In Morality and Time, we discussed the individual subjective “time horizon” which is a consequence of our living inside a time-bound perspective, rather than in eternity. Now we incorporate that eternal perspective.
Long and Short Time Horizons
If our time horizon is very short, then our life is in a sense not a life at all, but a series of lived snippets of time. We’re conscious; we’re aware; we follow by logical inference the consequences of our acts, but only within a short range of time.

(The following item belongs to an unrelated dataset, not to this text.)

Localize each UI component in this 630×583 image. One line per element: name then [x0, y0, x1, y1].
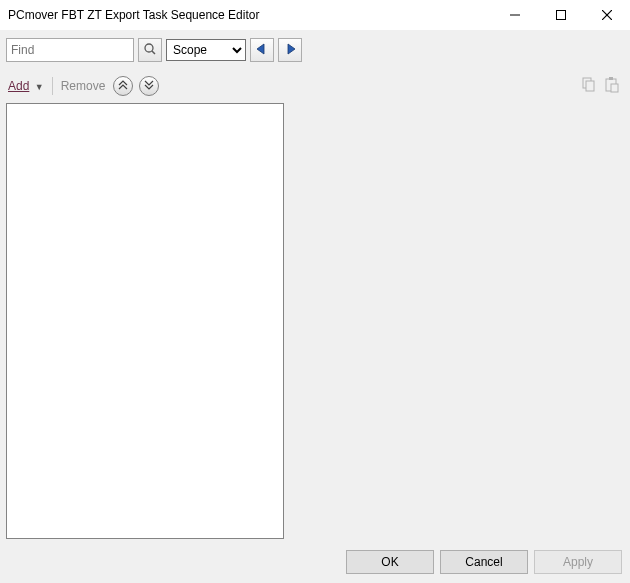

If our time horizon is long, then our life makes sense as a whole; everything we do is tied to everything else, even though there are variables that we don’t control. Indeed, the uncontrollable variables become fewer, because many turn out not to be so uncontrollable after all. Our lives as a whole begin to make more sense, if our time horizons are long.
“Now”
We live our life in a time-linear way. We start at a definite point, we move forward in a straight line (straight because determined by one variable, time) and we end at a definite point. At the moment that is “now,” our understanding is well-illuminated. The line behind “now” is in our memory, but the farther back we go, the dimmer it is. There’s a reason we sometimes don’t learn from our mistakes. The line ahead of “now” is unknown, except insofar as we can extrapolate from our current trajectory.
The Box
Imagine that same life lived outside of time. Imagine that instead of living incrementally constrained to this line with a dim picture of past and future, the moments of your life are contained loose in a box, and not only that, but you stand on the outside of it, looking in, seeing all the moments at once. You have a big box of “now’s.” I imagine this to be God’s perspective. If you were outside of the box of your life, you would arrange all of your “now’s” into a coherent whole. You would give those “now’s” a place in a story which has purpose and meaning. You wouldn’t screw up any of the “now’s.” You’d live well. In fact, you’d live perfectly. You’d have a morally perfect life.

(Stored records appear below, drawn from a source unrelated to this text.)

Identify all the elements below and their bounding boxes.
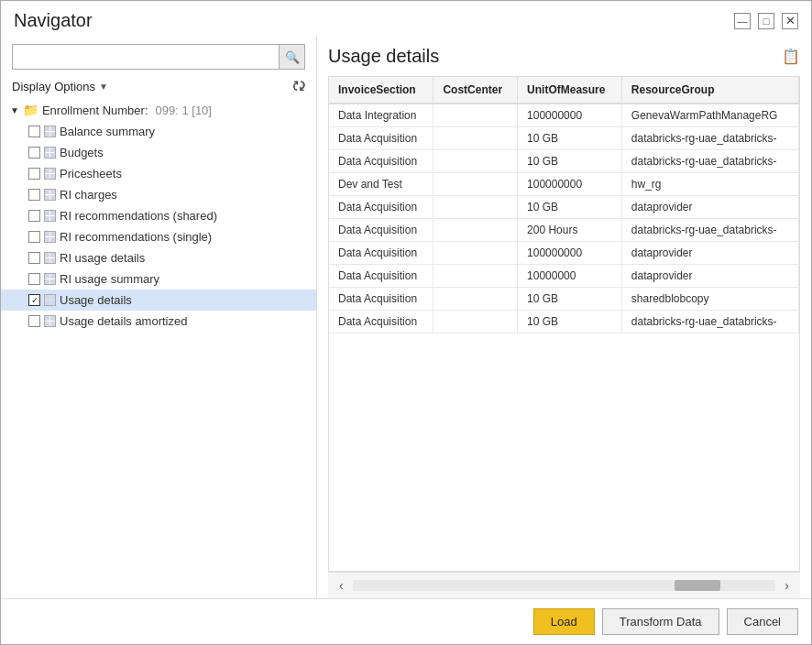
table-cell: GenevaWarmPathManageRG bbox=[621, 104, 798, 127]
item-label-balance-summary: Balance summary bbox=[60, 125, 155, 138]
tree-item-ri-rec-single[interactable]: RI recommendations (single) bbox=[1, 226, 316, 247]
tree-item-usage-details-amortized[interactable]: Usage details amortized bbox=[1, 311, 316, 332]
chevron-down-icon: ▼ bbox=[99, 82, 108, 92]
refresh-button[interactable]: 🗘 bbox=[292, 79, 305, 93]
col-resource-group: ResourceGroup bbox=[621, 77, 798, 104]
table-row: Data Acquisition10000000dataprovider bbox=[329, 265, 799, 288]
scroll-track[interactable] bbox=[353, 580, 776, 591]
tree-item-balance-summary[interactable]: Balance summary bbox=[1, 121, 316, 142]
export-button[interactable]: 📋 bbox=[782, 48, 800, 65]
table-cell: 100000000 bbox=[518, 173, 622, 196]
main-content: 🔍 Display Options ▼ 🗘 ▼ 📁 Enro bbox=[1, 37, 811, 598]
table-row: Data Integration100000000GenevaWarmPathM… bbox=[329, 104, 799, 127]
enrollment-row[interactable]: ▼ 📁 Enrollment Number: 099: 1 [10] bbox=[1, 99, 316, 121]
table-cell bbox=[433, 173, 518, 196]
table-cell: 10000000 bbox=[518, 265, 622, 288]
checkbox-ri-usage-details[interactable] bbox=[28, 252, 40, 264]
item-label-pricesheets: Pricesheets bbox=[60, 167, 122, 180]
right-panel: Usage details 📋 InvoiceSection CostCente… bbox=[317, 37, 811, 598]
checkbox-budgets[interactable] bbox=[28, 147, 40, 159]
table-cell: databricks-rg-uae_databricks- bbox=[621, 219, 798, 242]
enrollment-label: Enrollment Number: bbox=[42, 104, 148, 117]
table-cell: dataprovider bbox=[621, 265, 798, 288]
table-cell: Data Acquisition bbox=[329, 150, 433, 173]
maximize-button[interactable]: □ bbox=[758, 13, 774, 29]
table-cell: dataprovider bbox=[621, 196, 798, 219]
window-title: Navigator bbox=[14, 10, 93, 31]
table-cell: Data Acquisition bbox=[329, 219, 433, 242]
expand-arrow-icon: ▼ bbox=[10, 105, 19, 115]
item-label-ri-rec-single: RI recommendations (single) bbox=[60, 230, 212, 244]
col-unit-of-measure: UnitOfMeasure bbox=[518, 77, 622, 104]
display-options-label: Display Options bbox=[12, 80, 95, 93]
refresh-icon: 🗘 bbox=[292, 79, 305, 93]
table-cell: Data Acquisition bbox=[329, 196, 433, 219]
title-bar: Navigator — □ ✕ bbox=[1, 1, 811, 37]
table-header-row: InvoiceSection CostCenter UnitOfMeasure … bbox=[329, 77, 799, 104]
search-input[interactable] bbox=[13, 47, 279, 68]
col-cost-center: CostCenter bbox=[433, 77, 518, 104]
checkbox-usage-details-amortized[interactable] bbox=[28, 315, 40, 327]
table-cell: 100000000 bbox=[518, 242, 622, 265]
table-cell: hw_rg bbox=[621, 173, 798, 196]
table-cell bbox=[433, 219, 518, 242]
checkbox-pricesheets[interactable] bbox=[28, 168, 40, 180]
display-options-button[interactable]: Display Options ▼ bbox=[12, 80, 108, 93]
col-invoice-section: InvoiceSection bbox=[329, 77, 433, 104]
scroll-thumb[interactable] bbox=[675, 580, 720, 591]
item-label-ri-usage-summary: RI usage summary bbox=[60, 272, 159, 286]
tree-item-ri-rec-shared[interactable]: RI recommendations (shared) bbox=[1, 205, 316, 226]
search-button[interactable]: 🔍 bbox=[279, 45, 304, 69]
table-row: Data Acquisition10 GBsharedblobcopy bbox=[329, 288, 799, 311]
right-panel-header: Usage details 📋 bbox=[328, 46, 800, 67]
scroll-left-button[interactable]: ‹ bbox=[334, 576, 349, 595]
tree-item-budgets[interactable]: Budgets bbox=[1, 142, 316, 163]
tree-item-ri-usage-details[interactable]: RI usage details bbox=[1, 247, 316, 268]
load-button[interactable]: Load bbox=[533, 608, 595, 635]
checkbox-ri-charges[interactable] bbox=[28, 189, 40, 201]
cancel-button[interactable]: Cancel bbox=[727, 608, 798, 635]
table-cell bbox=[433, 265, 518, 288]
checkbox-usage-details[interactable] bbox=[28, 294, 40, 306]
table-cell: Data Acquisition bbox=[329, 242, 433, 265]
table-row: Data Acquisition200 Hoursdatabricks-rg-u… bbox=[329, 219, 799, 242]
checkbox-ri-rec-single[interactable] bbox=[28, 231, 40, 243]
table-icon-usage-details bbox=[44, 294, 56, 306]
table-cell: sharedblobcopy bbox=[621, 288, 798, 311]
left-panel: 🔍 Display Options ▼ 🗘 ▼ 📁 Enro bbox=[1, 37, 317, 598]
table-row: Data Acquisition10 GBdataprovider bbox=[329, 196, 799, 219]
window-controls: — □ ✕ bbox=[734, 13, 798, 29]
table-cell: dataprovider bbox=[621, 242, 798, 265]
table-row: Data Acquisition10 GBdatabricks-rg-uae_d… bbox=[329, 311, 799, 333]
tree-item-ri-charges[interactable]: RI charges bbox=[1, 184, 316, 205]
horizontal-scrollbar[interactable]: ‹ › bbox=[328, 572, 800, 598]
table-cell: 10 GB bbox=[518, 127, 622, 150]
table-cell bbox=[433, 127, 518, 150]
checkbox-ri-rec-shared[interactable] bbox=[28, 210, 40, 222]
checkbox-balance-summary[interactable] bbox=[28, 126, 40, 137]
data-table-container[interactable]: InvoiceSection CostCenter UnitOfMeasure … bbox=[328, 76, 800, 572]
table-row: Data Acquisition10 GBdatabricks-rg-uae_d… bbox=[329, 127, 799, 150]
table-icon-ri-usage-details bbox=[44, 252, 56, 264]
tree-item-usage-details[interactable]: Usage details bbox=[1, 290, 316, 311]
table-icon-usage-details-amortized bbox=[44, 315, 56, 327]
navigator-window: Navigator — □ ✕ 🔍 Display Options ▼ bbox=[0, 0, 812, 645]
item-label-budgets: Budgets bbox=[60, 146, 104, 159]
table-icon-ri-rec-shared bbox=[44, 210, 56, 222]
close-button[interactable]: ✕ bbox=[782, 13, 798, 29]
scroll-right-button[interactable]: › bbox=[779, 576, 795, 595]
table-cell bbox=[433, 150, 518, 173]
item-label-ri-rec-shared: RI recommendations (shared) bbox=[60, 209, 217, 223]
transform-data-button[interactable]: Transform Data bbox=[602, 608, 719, 635]
search-icon: 🔍 bbox=[285, 50, 300, 64]
table-cell bbox=[433, 288, 518, 311]
checkbox-ri-usage-summary[interactable] bbox=[28, 273, 40, 285]
minimize-button[interactable]: — bbox=[734, 13, 751, 29]
table-icon-budgets bbox=[44, 147, 56, 159]
table-cell: Data Acquisition bbox=[329, 311, 433, 333]
table-cell: Data Acquisition bbox=[329, 288, 433, 311]
table-cell: Data Acquisition bbox=[329, 127, 433, 150]
tree-item-pricesheets[interactable]: Pricesheets bbox=[1, 163, 316, 184]
table-cell: 10 GB bbox=[518, 311, 622, 333]
tree-item-ri-usage-summary[interactable]: RI usage summary bbox=[1, 268, 316, 290]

Is this what it means to live in Eternity? Is this box-perspective the more real perspective, as compared to the life we live this side of the veil? Maybe all of this life in the body is just a march we’re given to undertake with limited perspective, in which God is engaged in trying to stretch our time horizons, readying us for eternity. We march with trust that when we reach eternity, that wider perspective will become ours. We trust that there is not just more than this life, but there’s a whole new set of dimensions, an expansive view of reality that cannot be perceived now. It is as though now we look as through a glass darkly, but we trust that then we will see as face to face. Let’s call that trust “faith.”